Le plan Marshall, qui a soutenu la reconstruction de l’Europe après la Seconde Guerre mondiale, a été conçu deux ans avant la fin de la guerre. C’est exactement ce qui est prévu: nous voulons jeter les bases d’un plan qui garantira que l’Ukraine pourra se reconstruire sur le plan social, politique et économique. La conférence portera également sur les besoins humanitaires actuels de l’Ukraine. Et, bien sûr, sur la situation alimentaire et la capacité de l’Ukraine à exporter toutes les céréales qui sont stratégiquement bloquées par la Russie.

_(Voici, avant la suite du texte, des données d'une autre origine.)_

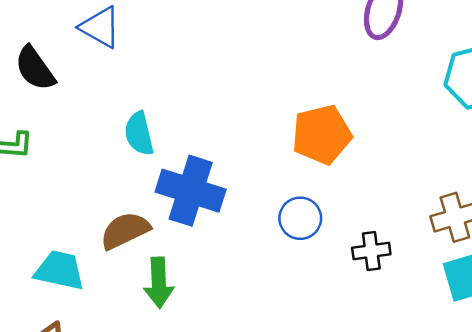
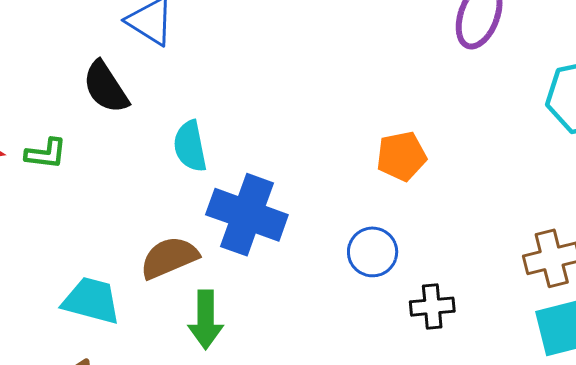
black semicircle: (35, 68) -> (106, 87), moved
orange pentagon: (322, 135) -> (401, 156), size x0.7
black cross: (371, 251) -> (432, 307), moved

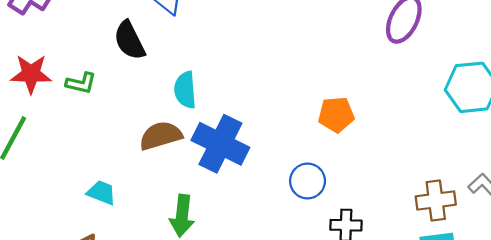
brown semicircle: (169, 258) -> (161, 136), moved
cyan trapezoid: (91, 301) -> (101, 193), size x0.7

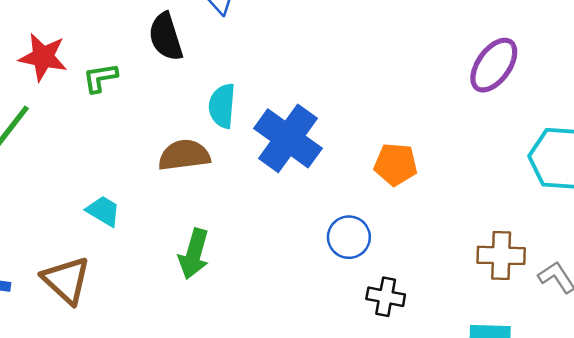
green L-shape: (81, 83) -> (100, 78), turned 148
blue cross: (220, 144) -> (288, 138), moved
brown cross: (436, 201) -> (501, 255), moved

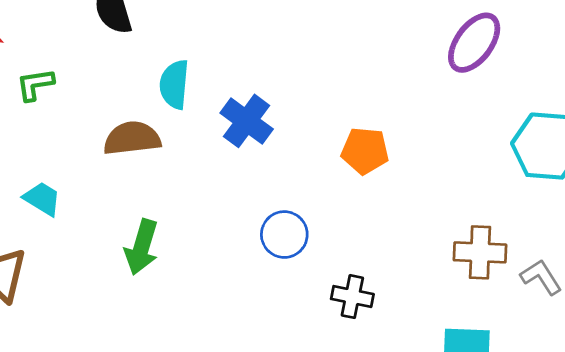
green L-shape: (100, 78) -> (35, 85), moved
blue cross: (288, 138) -> (247, 121), size x0.7
blue circle: (349, 237) -> (284, 235), moved

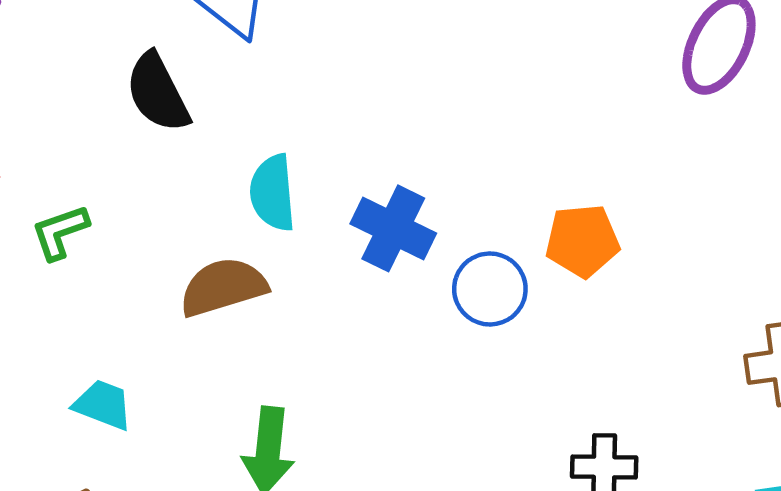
blue circle: (284, 235) -> (490, 289), moved

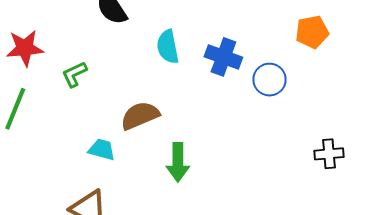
orange pentagon: (582, 241) -> (312, 32), moved
brown semicircle: (223, 287) -> (140, 116), moved

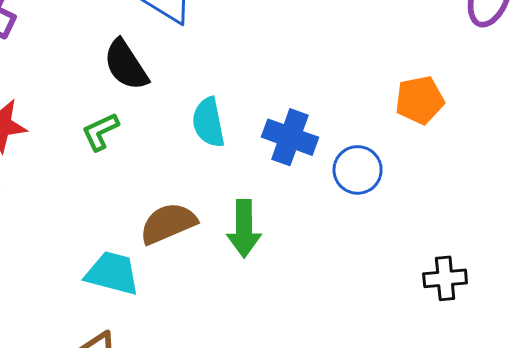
green L-shape: (74, 74) -> (100, 132), moved
cyan trapezoid: (102, 149) -> (112, 273), size x1.4
green arrow: (178, 162) -> (244, 229), moved

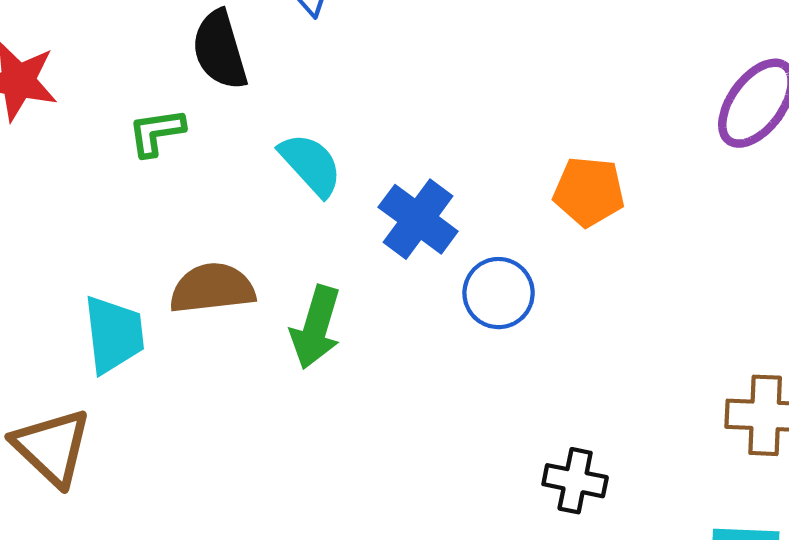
orange pentagon: (420, 100) -> (589, 192), moved
cyan semicircle: (208, 122) -> (311, 164), turned 132
cyan trapezoid: (112, 273) -> (114, 334), turned 52

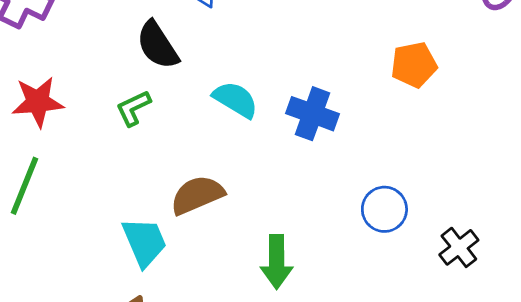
blue circle: (499, 293) -> (384, 209), moved
green arrow: (316, 327) -> (277, 262), moved
black cross: (575, 481) -> (459, 247), turned -33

Quelques jours plus tôt, un autre événement important se produira en Suisse. À partir du 1er juillet, les couples homosexuels pourront se marier. Vous ferez la fête?
Oui! Nous avons de toute façon avancé la célébration de l’Independence Day à l’ambassade à ce jour, et je pense que je parlerai du mariage pour tous dans mon discours.
Auriez-vous déménagé dans notre pays avec votre mari si les électeurs avaient rejeté ce projet l’année dernière?
Je n’aime pas les «Et si». Il y a 20 ans, lorsque j’ai emménagé avec mon mari, je n’avais pas encore le droit de l’épouser. Je suis heureux de savoir que, dès ce jour-là, mon mariage sera le même que celui de tous les autres Suisses. Ce jour sera important pour de nombreux couples homosexuels ici. Le gouvernement reconnaîtra que l’on possède les mêmes droits et prestations que tous les autres, ce qui a quelque chose d’extrêmement gratifiant et significatif. Je suis vraiment fier de la Suisse. Parfois, elle peut prendre un peu plus de temps: mais au final, elle fait ce qu’il faut.